Probability Distributions

  • Continuous Distributions

    • Normal Distribution (Gaussian Distribution): Symmetrical bell-shaped curve for continuous variables.
    • Uniform Distribution: All values within a specific range are equally probable.
    • Exponential Distribution: Represents the time between independent events in a Poisson process.
    • Lognormal Distribution: Right-skewed distribution for positive continuous variables with skewed positive values.
    • Gamma Distribution: Used for modeling waiting times or counts.
    • Beta Distribution: Models proportions or percentages between 0 and 1.
    • Cauchy Distribution: "Heavy-tailed" distribution with no defined mean or standard deviation.
  • Discrete Distributions:

    • Bernoulli Distribution: Only two possible outcomes (success/failure).
    • Binomial Distribution: Fixed number of trials with only two possible outcomes (success/failure).
    • Poisson Distribution: Models the number of events occurring in a fixed interval of time or space.
    • Geometric Distribution: Number of trials needed for the first success in a series of independent trials with only two possible outcomes.
    • Hypergeometric Distribution: Sampling without replacement from a finite population containing distinct categories.
    • Multinomial Distribution: Generalization of the binomial distribution for multiple possible outcomes.
    • Negative Binomial Distribution: Number of trials needed to achieve a specific number of successes in a series of independent trials with only two possible outcomes.
  • Other Probability Functions:

    • Joint Probability Distribution: Describes the probability of multiple events occurring simultaneously.
    • Conditional Probability Distribution: Probability of one event occurring given that another event has already happened.
    • Marginal Probability Distribution: Probability distribution of a single variable obtained by summing or integrating a joint distribution over the other variables.
    • Characteristic Function: Represents the entire probability distribution through a mathematical formula.
  • Probability Distribution Functions:
    - Discrete Probability Functions:
    - Probability Mass Function (PMF): These functions are used for calculating the probability of discrete values in a given distribution.
    - Cumulative Mass/Density Function(CMF/CDF): It is the cumulative probability calculated over PDF/PMF i.e. summation of all probabilities associated with a comparatively lower value.
    - Continuous Probability Functions:
    - Probability Density Function (PDF): It defines a probability distribution for a Continuous Random Variable as opposed to a Discrete Random Variable(as in PMF).

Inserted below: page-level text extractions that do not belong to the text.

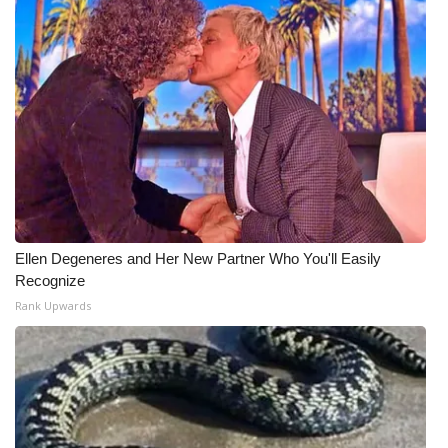
WCBI Medical Expert
Hosford Legal Line
Find A Job
CHANNELS
WCBI Channel Updates
Ellen Degeneres and Her New Partner Who You'll Easily
Recognize
CBSN Livefeed
Rank Upwards
My MS
Fox 4
WCBI – LP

PDF’s value at any given sample (or point) in the sample space (the set of possible values taken by the random variable) can be interpreted as providing a relative likelihood that the value of the random variable would equal that sample.
    - Continuous & Discrete Probability Functions:
    - Cumulative Distribution Function (CDF): Describes the probability distribution of random variables, having values less than or equal to x.

    Info

    Cumulative functions sum the total likelihood up to a certain point point.